International Insight: will BRICS derail U.S. dollar dominance?

Sindhuja Pannuri
From Europe to Asia, South America to Africa, and all the way to Australia, Wingspan staff reporter Sindhuja Pannuri provides her insight on international events in this weekly blog.

The recent BRICS (Brazil, Russia, India, China, and South Africa) convention has once again catapulted the alliance into the international spotlight. BRICS represents a formidable economic and political force that is reshaping the global landscape. A key topic of discussion at this year’s convention was the possible replacement of the U.S. dollar as the world’s primary international trade currency. It’s important to examine the implications of this discussion in the context of the convention and the evolving dynamics within BRICS.
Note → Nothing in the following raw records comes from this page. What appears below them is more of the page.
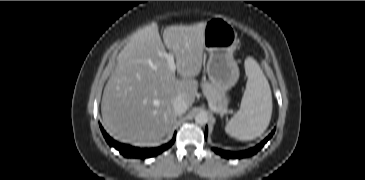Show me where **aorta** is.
Returning <instances> with one entry per match:
<instances>
[{
  "label": "aorta",
  "mask_w": 365,
  "mask_h": 180,
  "mask_svg": "<svg viewBox=\"0 0 365 180\" xmlns=\"http://www.w3.org/2000/svg\"><path fill=\"white\" fill-rule=\"evenodd\" d=\"M195 122L204 125L208 122V115L205 112H200L195 116Z\"/></svg>",
  "instance_id": "obj_1"
}]
</instances>
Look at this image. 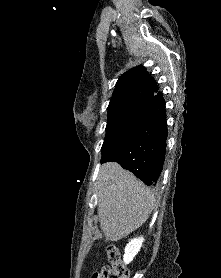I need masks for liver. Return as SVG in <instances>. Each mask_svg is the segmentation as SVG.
Returning a JSON list of instances; mask_svg holds the SVG:
<instances>
[{
  "mask_svg": "<svg viewBox=\"0 0 221 278\" xmlns=\"http://www.w3.org/2000/svg\"><path fill=\"white\" fill-rule=\"evenodd\" d=\"M98 179L100 228L106 241H117L146 222L153 210L154 195L115 162L102 165Z\"/></svg>",
  "mask_w": 221,
  "mask_h": 278,
  "instance_id": "liver-1",
  "label": "liver"
}]
</instances>
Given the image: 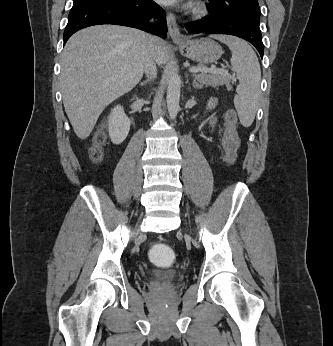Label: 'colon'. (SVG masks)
<instances>
[{"label":"colon","mask_w":333,"mask_h":346,"mask_svg":"<svg viewBox=\"0 0 333 346\" xmlns=\"http://www.w3.org/2000/svg\"><path fill=\"white\" fill-rule=\"evenodd\" d=\"M103 140V136H98L96 143L90 148V157L94 161H99L102 158L101 143ZM222 147L224 149V161L227 164H234L239 148L236 115L234 112H229L226 116V128L222 136ZM174 257L170 244H155L149 254V259L154 260V268H171Z\"/></svg>","instance_id":"1"}]
</instances>
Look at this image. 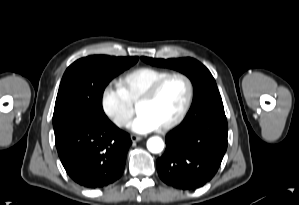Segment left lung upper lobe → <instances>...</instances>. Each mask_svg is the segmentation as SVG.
I'll return each mask as SVG.
<instances>
[{
  "label": "left lung upper lobe",
  "instance_id": "5c2ea615",
  "mask_svg": "<svg viewBox=\"0 0 299 205\" xmlns=\"http://www.w3.org/2000/svg\"><path fill=\"white\" fill-rule=\"evenodd\" d=\"M141 59L154 66L178 70L190 78L194 86V98L185 119H198L213 111L224 110L222 99L213 76L197 60L192 58L164 60L148 57H141Z\"/></svg>",
  "mask_w": 299,
  "mask_h": 205
}]
</instances>
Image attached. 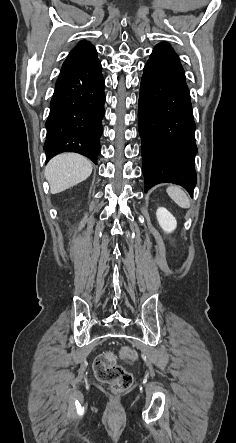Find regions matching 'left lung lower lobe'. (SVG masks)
<instances>
[{
    "mask_svg": "<svg viewBox=\"0 0 236 443\" xmlns=\"http://www.w3.org/2000/svg\"><path fill=\"white\" fill-rule=\"evenodd\" d=\"M138 121L145 192L170 182L192 196L197 181L196 125L185 72L168 43L158 44L144 67Z\"/></svg>",
    "mask_w": 236,
    "mask_h": 443,
    "instance_id": "left-lung-lower-lobe-1",
    "label": "left lung lower lobe"
}]
</instances>
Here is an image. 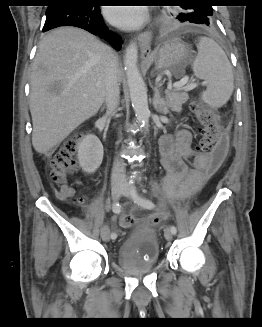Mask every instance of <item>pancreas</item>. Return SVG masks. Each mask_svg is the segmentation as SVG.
<instances>
[{"label": "pancreas", "mask_w": 262, "mask_h": 327, "mask_svg": "<svg viewBox=\"0 0 262 327\" xmlns=\"http://www.w3.org/2000/svg\"><path fill=\"white\" fill-rule=\"evenodd\" d=\"M168 107L172 111L181 112L182 104L188 100V94L179 90H168L166 92Z\"/></svg>", "instance_id": "obj_1"}]
</instances>
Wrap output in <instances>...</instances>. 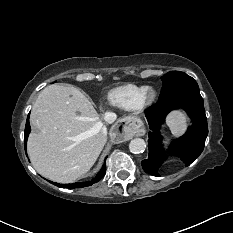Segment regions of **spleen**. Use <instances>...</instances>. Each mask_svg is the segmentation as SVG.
Masks as SVG:
<instances>
[{
	"mask_svg": "<svg viewBox=\"0 0 233 233\" xmlns=\"http://www.w3.org/2000/svg\"><path fill=\"white\" fill-rule=\"evenodd\" d=\"M167 126L170 128L171 133L174 136H180L182 135L186 130V118L185 116L179 112L174 111L172 112L166 120Z\"/></svg>",
	"mask_w": 233,
	"mask_h": 233,
	"instance_id": "1",
	"label": "spleen"
}]
</instances>
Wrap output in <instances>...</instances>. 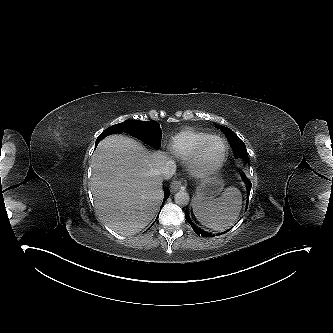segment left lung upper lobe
Instances as JSON below:
<instances>
[{"label": "left lung upper lobe", "instance_id": "5c2ea615", "mask_svg": "<svg viewBox=\"0 0 333 333\" xmlns=\"http://www.w3.org/2000/svg\"><path fill=\"white\" fill-rule=\"evenodd\" d=\"M217 128L222 130L227 136L234 154L237 158H243L245 162L248 161L247 150L244 142L229 128L218 125Z\"/></svg>", "mask_w": 333, "mask_h": 333}]
</instances>
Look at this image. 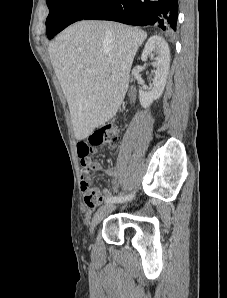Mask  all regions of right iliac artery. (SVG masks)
<instances>
[{"label": "right iliac artery", "mask_w": 227, "mask_h": 298, "mask_svg": "<svg viewBox=\"0 0 227 298\" xmlns=\"http://www.w3.org/2000/svg\"><path fill=\"white\" fill-rule=\"evenodd\" d=\"M134 197V194H129L126 196H112L106 199V203L124 202L129 201Z\"/></svg>", "instance_id": "82829eb1"}]
</instances>
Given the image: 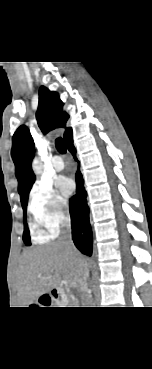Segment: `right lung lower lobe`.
I'll return each instance as SVG.
<instances>
[{
    "mask_svg": "<svg viewBox=\"0 0 152 369\" xmlns=\"http://www.w3.org/2000/svg\"><path fill=\"white\" fill-rule=\"evenodd\" d=\"M68 150L76 159V149L71 140L68 144ZM77 191L70 199V215L72 223V239L76 247L85 255H92V231L89 223V209L87 206V193L83 186V178L78 171L76 173Z\"/></svg>",
    "mask_w": 152,
    "mask_h": 369,
    "instance_id": "1",
    "label": "right lung lower lobe"
}]
</instances>
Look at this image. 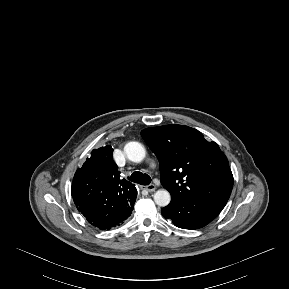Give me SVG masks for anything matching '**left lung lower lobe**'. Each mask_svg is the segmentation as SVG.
Here are the masks:
<instances>
[{"label":"left lung lower lobe","instance_id":"0a47b994","mask_svg":"<svg viewBox=\"0 0 289 289\" xmlns=\"http://www.w3.org/2000/svg\"><path fill=\"white\" fill-rule=\"evenodd\" d=\"M219 212L199 201L175 197H171L170 204L161 210L162 215L171 219L175 226L191 230L206 226Z\"/></svg>","mask_w":289,"mask_h":289}]
</instances>
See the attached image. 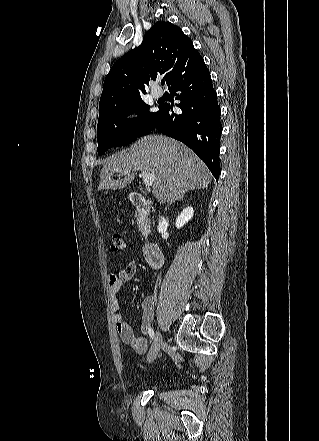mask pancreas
<instances>
[{"mask_svg": "<svg viewBox=\"0 0 319 441\" xmlns=\"http://www.w3.org/2000/svg\"><path fill=\"white\" fill-rule=\"evenodd\" d=\"M137 225L139 227V231L142 235L143 238H147L148 236V232H149V227L147 224V218H146V214H139L137 215Z\"/></svg>", "mask_w": 319, "mask_h": 441, "instance_id": "cf45deb5", "label": "pancreas"}]
</instances>
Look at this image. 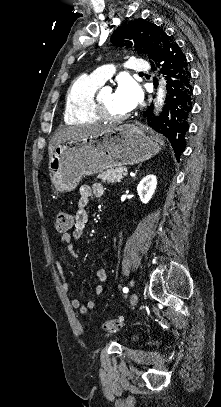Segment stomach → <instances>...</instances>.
<instances>
[{
    "instance_id": "1",
    "label": "stomach",
    "mask_w": 221,
    "mask_h": 407,
    "mask_svg": "<svg viewBox=\"0 0 221 407\" xmlns=\"http://www.w3.org/2000/svg\"><path fill=\"white\" fill-rule=\"evenodd\" d=\"M164 140L143 125L125 124L94 136L59 144L49 157V176L61 193L74 190L84 176L133 165L156 155Z\"/></svg>"
}]
</instances>
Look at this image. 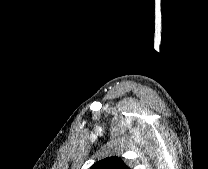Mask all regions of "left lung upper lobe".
I'll use <instances>...</instances> for the list:
<instances>
[{"mask_svg": "<svg viewBox=\"0 0 208 169\" xmlns=\"http://www.w3.org/2000/svg\"><path fill=\"white\" fill-rule=\"evenodd\" d=\"M90 169H129V167L121 158L112 156L94 163Z\"/></svg>", "mask_w": 208, "mask_h": 169, "instance_id": "1", "label": "left lung upper lobe"}]
</instances>
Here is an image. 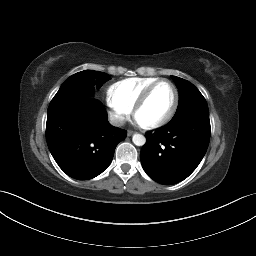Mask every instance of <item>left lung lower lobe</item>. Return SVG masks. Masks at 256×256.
<instances>
[{
    "instance_id": "left-lung-lower-lobe-1",
    "label": "left lung lower lobe",
    "mask_w": 256,
    "mask_h": 256,
    "mask_svg": "<svg viewBox=\"0 0 256 256\" xmlns=\"http://www.w3.org/2000/svg\"><path fill=\"white\" fill-rule=\"evenodd\" d=\"M209 117L186 114L146 135L140 159L144 171L161 184L187 178L204 157L210 140Z\"/></svg>"
}]
</instances>
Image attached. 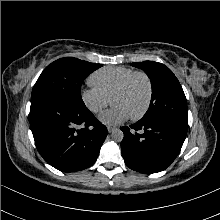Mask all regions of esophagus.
<instances>
[{"mask_svg":"<svg viewBox=\"0 0 220 220\" xmlns=\"http://www.w3.org/2000/svg\"><path fill=\"white\" fill-rule=\"evenodd\" d=\"M116 129H117L116 127H112V126L107 127V130H108L109 133L113 132Z\"/></svg>","mask_w":220,"mask_h":220,"instance_id":"34e87169","label":"esophagus"}]
</instances>
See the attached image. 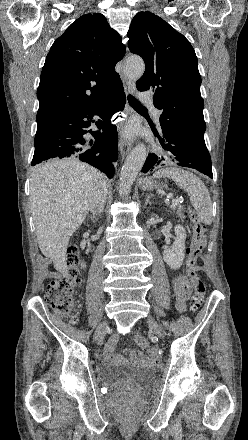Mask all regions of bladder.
Returning a JSON list of instances; mask_svg holds the SVG:
<instances>
[{"instance_id": "obj_1", "label": "bladder", "mask_w": 248, "mask_h": 440, "mask_svg": "<svg viewBox=\"0 0 248 440\" xmlns=\"http://www.w3.org/2000/svg\"><path fill=\"white\" fill-rule=\"evenodd\" d=\"M98 375L103 382L116 390H141L155 381L153 370L131 365L104 363L98 367Z\"/></svg>"}]
</instances>
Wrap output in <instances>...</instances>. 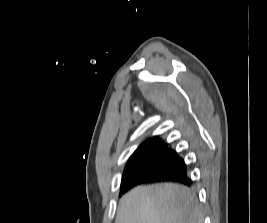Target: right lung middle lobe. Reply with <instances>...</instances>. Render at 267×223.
Here are the masks:
<instances>
[{
  "label": "right lung middle lobe",
  "mask_w": 267,
  "mask_h": 223,
  "mask_svg": "<svg viewBox=\"0 0 267 223\" xmlns=\"http://www.w3.org/2000/svg\"><path fill=\"white\" fill-rule=\"evenodd\" d=\"M182 162L176 152L172 149L159 152L153 158L131 164L125 168L124 175H131L139 171L168 173Z\"/></svg>",
  "instance_id": "right-lung-middle-lobe-1"
}]
</instances>
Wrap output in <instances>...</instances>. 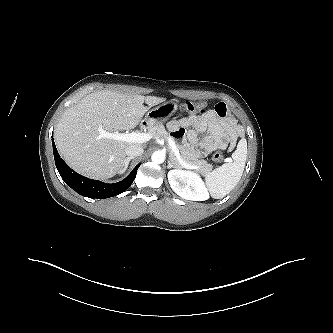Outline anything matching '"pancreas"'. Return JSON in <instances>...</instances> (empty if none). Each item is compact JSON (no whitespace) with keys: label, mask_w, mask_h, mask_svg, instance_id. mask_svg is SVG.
<instances>
[{"label":"pancreas","mask_w":333,"mask_h":333,"mask_svg":"<svg viewBox=\"0 0 333 333\" xmlns=\"http://www.w3.org/2000/svg\"><path fill=\"white\" fill-rule=\"evenodd\" d=\"M148 131L154 137H159V138L168 137V132L166 131L165 127L162 124H155V125L149 126ZM177 148L180 150L181 159L186 164L198 167L197 171H199L200 173L205 174L212 170V165L208 164L207 161H205L203 159L200 160L197 158V156L184 151L183 147L180 145H177ZM169 150H170V158H172L174 161H177L176 157L174 155V152L172 151L170 146H169Z\"/></svg>","instance_id":"1"}]
</instances>
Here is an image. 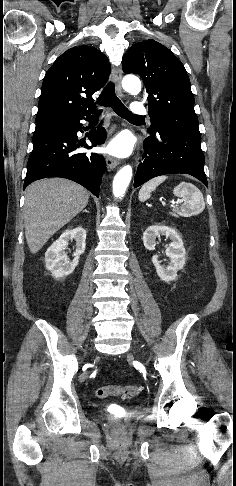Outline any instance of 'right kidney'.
Instances as JSON below:
<instances>
[{
	"mask_svg": "<svg viewBox=\"0 0 236 486\" xmlns=\"http://www.w3.org/2000/svg\"><path fill=\"white\" fill-rule=\"evenodd\" d=\"M70 240H75L74 259L69 260L65 253ZM86 231L82 227L66 230L46 251L45 267L55 278L70 275L79 263L80 255L86 248Z\"/></svg>",
	"mask_w": 236,
	"mask_h": 486,
	"instance_id": "right-kidney-1",
	"label": "right kidney"
}]
</instances>
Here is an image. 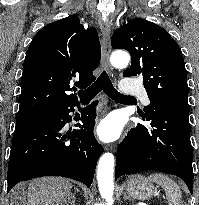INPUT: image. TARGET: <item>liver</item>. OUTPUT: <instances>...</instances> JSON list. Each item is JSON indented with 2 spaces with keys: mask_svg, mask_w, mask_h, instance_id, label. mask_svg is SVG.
I'll use <instances>...</instances> for the list:
<instances>
[{
  "mask_svg": "<svg viewBox=\"0 0 199 205\" xmlns=\"http://www.w3.org/2000/svg\"><path fill=\"white\" fill-rule=\"evenodd\" d=\"M69 180L57 177L37 178L30 182L26 195L20 198L27 205H72L73 195ZM13 191V197L16 190Z\"/></svg>",
  "mask_w": 199,
  "mask_h": 205,
  "instance_id": "1",
  "label": "liver"
}]
</instances>
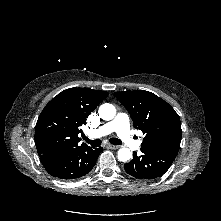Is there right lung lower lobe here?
I'll list each match as a JSON object with an SVG mask.
<instances>
[{
  "label": "right lung lower lobe",
  "mask_w": 221,
  "mask_h": 221,
  "mask_svg": "<svg viewBox=\"0 0 221 221\" xmlns=\"http://www.w3.org/2000/svg\"><path fill=\"white\" fill-rule=\"evenodd\" d=\"M102 150V147L91 148L87 145L59 149L47 156H40V161L50 175L73 180L90 172Z\"/></svg>",
  "instance_id": "1"
}]
</instances>
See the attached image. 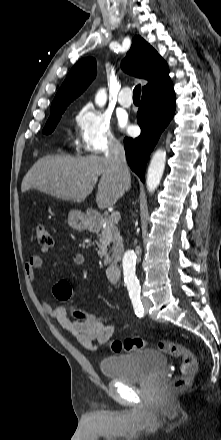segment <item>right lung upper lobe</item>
Segmentation results:
<instances>
[{
    "label": "right lung upper lobe",
    "instance_id": "obj_1",
    "mask_svg": "<svg viewBox=\"0 0 221 440\" xmlns=\"http://www.w3.org/2000/svg\"><path fill=\"white\" fill-rule=\"evenodd\" d=\"M122 69L149 83L142 88L143 93L156 90L168 82V67L163 58L141 36L132 40L131 49L122 61ZM96 76V61L92 57L79 60L70 70L58 90L51 109L68 106L83 93Z\"/></svg>",
    "mask_w": 221,
    "mask_h": 440
}]
</instances>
The BRICS convention in Aug. 2023 was marked by a strong sense of unity and purpose among its member states. With its diverse and dynamic economies, the alliance is gaining increasing importance in international affairs. The convention provided a platform for these countries to discuss various economic and geopolitical issues, including their collective stance on the role of the U.S. dollar in international trade.

For decades, the U.S. dollar has been the world’s primary reserve currency, used in international trade and finance. This has given the United States significant influence over global economic affairs. However, recent economic and political developments have raised concerns among BRICS nations about the dollar’s dominance.

One of the key outcomes of the BRICS convention was a renewed commitment among member states to diversify their foreign exchange reserves and reduce their reliance on the U.S. dollar. This move is driven by several factors:

  1. Geopolitical Uncertainty: The global geopolitical landscape has become increasingly unpredictable. BRICS countries are concerned about the potential use of economic sanctions by the United States, which can disrupt their trade and financial systems.
  2. Currency Risk Mitigation: By reducing their dependence on the dollar, BRICS nations can mitigate the currency risk associated with fluctuations in the dollar’s value.
  3. Economic Sovereignty: BRICS countries are eager to assert their economic sovereignty and reduce their vulnerability to external economic pressures.

China and Russia have been at the forefront of efforts to reduce the dollar’s dominance in international trade. Both countries have been actively promoting their national currencies, the yuan and the ruble, as viable alternatives to the dollar. China’s Belt and Road Initiative has also been a catalyst in expanding the international use of the yuan.

At the convention, China and Russia emphasized their commitment to further strengthening their bilateral economic ties and increasing the use of their own currencies in trade settlements. This move has the potential to pave the way for the dollar’s decline in global trade.

India and South Africa, while supportive of efforts to reduce dollar dominance, have been more cautious in their approach. They recognize the practical challenges associated with replacing the dollar and the importance of a gradual transition.

For India, a significant portion of its foreign trade is conducted in dollars, making a swift shift to alternative currencies challenging. However, India has expressed its willingness to explore regional currency arrangements within BRICS and promote the use of the Indian rupee in intra-BRICS trade.

South Africa, on the other hand, sees the potential benefits of diversifying its foreign exchange reserves but is also mindful of the existing financial infrastructure tied to the dollar.

While BRICS countries have varying levels of commitment and approaches, their collective efforts signal a shift in the global economic landscape. As China and Russia push for the internationalization of their currencies, and India and South Africa cautiously explore alternatives, the dollar’s role in international trade may indeed be on the path to transformation.